| What to produce |
Given the material below, return only the lines starting at the line with "для блогерів, брендів, компаній" and ending at the line with "які хочуть активно просувати свої публікації.", exactly as they appear.

--- Study material Enclosed Below ---

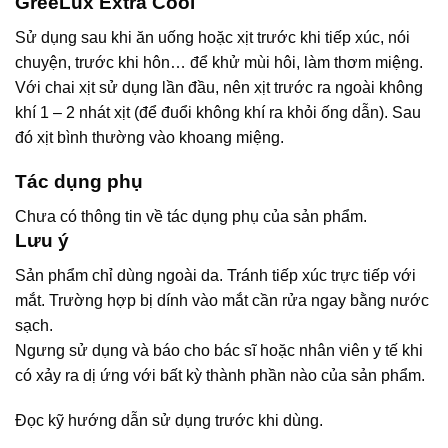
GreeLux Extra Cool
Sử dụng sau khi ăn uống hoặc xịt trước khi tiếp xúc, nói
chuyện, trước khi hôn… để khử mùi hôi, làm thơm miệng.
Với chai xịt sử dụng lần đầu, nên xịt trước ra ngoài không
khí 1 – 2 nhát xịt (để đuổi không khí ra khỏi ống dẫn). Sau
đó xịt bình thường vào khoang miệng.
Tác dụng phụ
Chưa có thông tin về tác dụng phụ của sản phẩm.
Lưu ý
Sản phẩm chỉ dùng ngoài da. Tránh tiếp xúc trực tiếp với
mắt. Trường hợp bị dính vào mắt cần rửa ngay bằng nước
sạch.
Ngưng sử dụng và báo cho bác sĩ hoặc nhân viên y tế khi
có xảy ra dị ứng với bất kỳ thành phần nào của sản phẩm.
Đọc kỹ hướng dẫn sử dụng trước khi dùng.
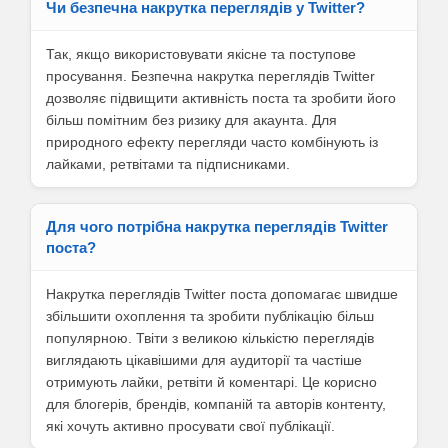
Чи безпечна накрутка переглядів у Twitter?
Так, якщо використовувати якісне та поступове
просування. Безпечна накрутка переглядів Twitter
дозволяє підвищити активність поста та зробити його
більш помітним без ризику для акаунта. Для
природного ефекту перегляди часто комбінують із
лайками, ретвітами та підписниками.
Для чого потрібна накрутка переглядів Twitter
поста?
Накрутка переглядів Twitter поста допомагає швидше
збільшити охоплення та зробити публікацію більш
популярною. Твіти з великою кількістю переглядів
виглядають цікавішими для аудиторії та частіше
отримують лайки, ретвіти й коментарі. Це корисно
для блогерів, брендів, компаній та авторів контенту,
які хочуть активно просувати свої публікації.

--- End of Enclosed Study material ---
--- Study material Enclosed Below ---

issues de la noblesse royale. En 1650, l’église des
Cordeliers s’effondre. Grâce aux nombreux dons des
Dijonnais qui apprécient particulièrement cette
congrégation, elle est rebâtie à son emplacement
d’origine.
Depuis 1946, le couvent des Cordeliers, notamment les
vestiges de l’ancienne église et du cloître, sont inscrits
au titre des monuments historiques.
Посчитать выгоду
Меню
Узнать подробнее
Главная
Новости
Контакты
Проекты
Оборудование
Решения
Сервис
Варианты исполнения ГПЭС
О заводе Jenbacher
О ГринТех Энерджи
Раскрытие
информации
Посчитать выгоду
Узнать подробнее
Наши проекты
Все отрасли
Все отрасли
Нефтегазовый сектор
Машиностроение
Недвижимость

--- End of Enclosed Study material ---

| Task response |
для блогерів, брендів, компаній та авторів контенту,
які хочуть активно просувати свої публікації.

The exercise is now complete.